I was obviously disappointed with the outcome of the general election. I believe Doncaster North MP Ed Miliband would have made an excellent Prime Minister and had hoped to see a Labour government in place, able to address inequalities in our society and abolish policies such as the bedroom tax. We must now see what policies the new Conservative government brings forward, but I have concerns about what their leadership will mean for public services in Doncaster.

In the last five years, Doncaster Council has seen its government grant for public services cut from £270 million per year to £148m per year. This forms the main part of our budget and we now face the prospect of even more cuts in the future. In my experience, continued cuts at this level are simply not sustainable without them having a real impact on local people and businesses.

My colleagues and I will continue to do what we can to drive forward improvements in Doncaster. I was delighted with the results of the local election, with Labour gaining 41 of the 55 seats on Doncaster Council. We have a great team in place and we will also work with opposition councillors in the best interests of our borough.

When I became Mayor in 2013, the council had been dysfunctional, The Government had intervened and children’s services still required urgent improvements. We have now put the council back on a stable footing, set up the new Doncaster Children’s Services Trust and led the council out of government intervention early.

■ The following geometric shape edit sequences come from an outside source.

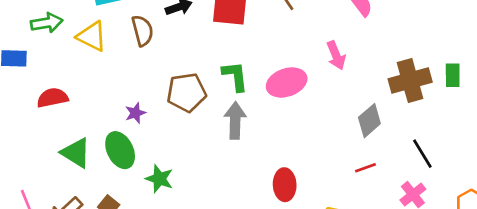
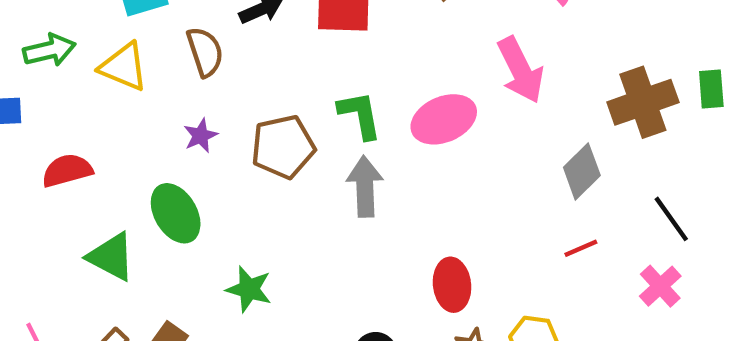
pink arrow: (336, 55) -> (520, 70), size x1.4
purple star: (135, 113) -> (201, 136), moved
green ellipse: (120, 150) -> (176, 213), moved

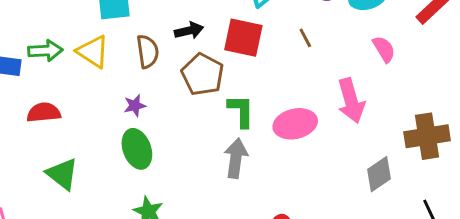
green arrow: (49, 50) -> (45, 51), moved
brown pentagon: (283, 147) -> (203, 74), moved, turned 30
green ellipse: (176, 213) -> (137, 149), moved

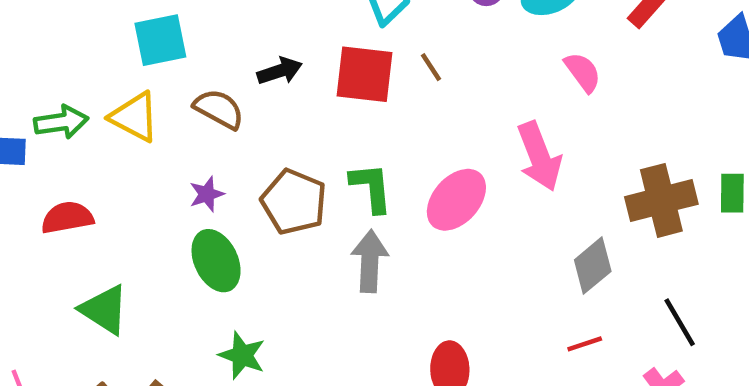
brown line: (305, 38) -> (431, 67), moved
brown semicircle: (148, 52) -> (219, 109), turned -48
brown pentagon: (203, 74) -> (294, 202), moved
pink ellipse: (295, 124) -> (456, 200), turned -30

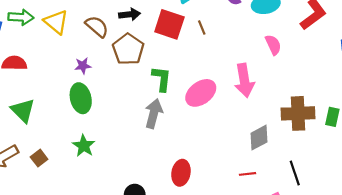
brown pentagon: (294, 202) -> (128, 49), moved

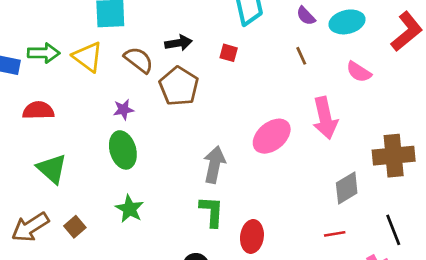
red square: (169, 24) -> (229, 53), size x0.5
brown line: (202, 27) -> (301, 56), moved
pink semicircle: (273, 45) -> (359, 72), turned 150
green L-shape: (162, 79) -> (212, 212), moved

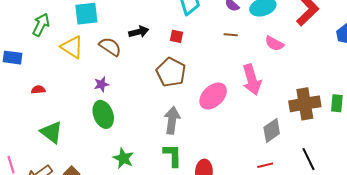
green arrow: (44, 53) -> (41, 25), moved, turned -60
brown line: (301, 56) -> (231, 35), turned -56
brown pentagon: (179, 86) -> (171, 72), moved
red semicircle: (38, 110) -> (38, 90), size x0.6
green star: (130, 209) -> (123, 158), moved

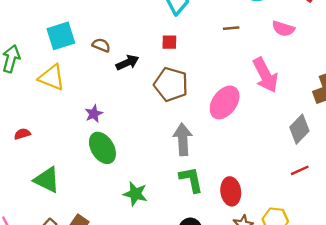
black arrow: (139, 32) -> (128, 63), moved
brown semicircle: (110, 47) -> (101, 45), moved, size x0.7

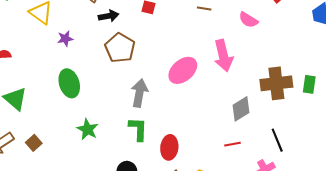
brown pentagon: (171, 84) -> (120, 48), moved
purple star: (94, 114) -> (65, 39), moved

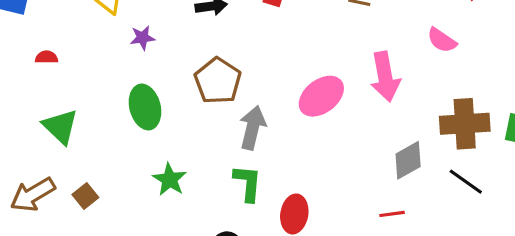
pink semicircle: (248, 20) -> (442, 40), moved
brown pentagon: (120, 48) -> (218, 81), moved
black line: (277, 140) -> (466, 182), moved, turned -35

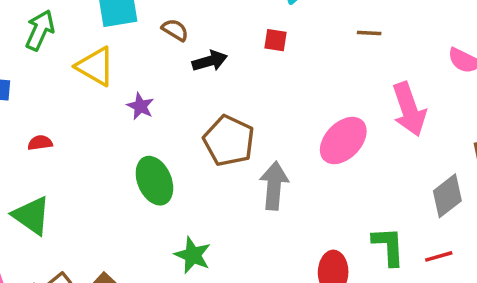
purple star: (142, 38) -> (140, 106), turned -30
green triangle: (60, 127) -> (31, 216), moved
green L-shape: (248, 183) -> (389, 246), moved

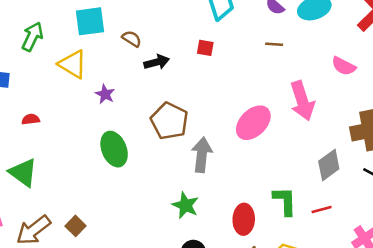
green star: (193, 255) -> (185, 205), moved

We have also delivered some significant successes, including securing Doncaster as the home of the National High Speed Rail College. This will provide access to skilled jobs for local people and it is already strengthening our thriving railway industry.

We will now build on these firm foundations to deliver more improvements for residents over the next two years, focusing on jobs, education, care services, housing and issues such as littering, and potholes.

There was a nice postscript to the election. Carter Allen, a four-year-old Scawsby boy, was left in tears after he accidentally dropped his favourite Lego figure in one of the ballot boxes. They cannot be opened while voting takes place, but council staff managed to find the Lego man among the thousands of votes at the count on election night. Carter and his mum came to the Civic Office this week where he was reunited with his favourite toy. It was particularly nice for all the staff who worked so hard throughout the elections and I would like to thank them for their fantastic commitment and contribution.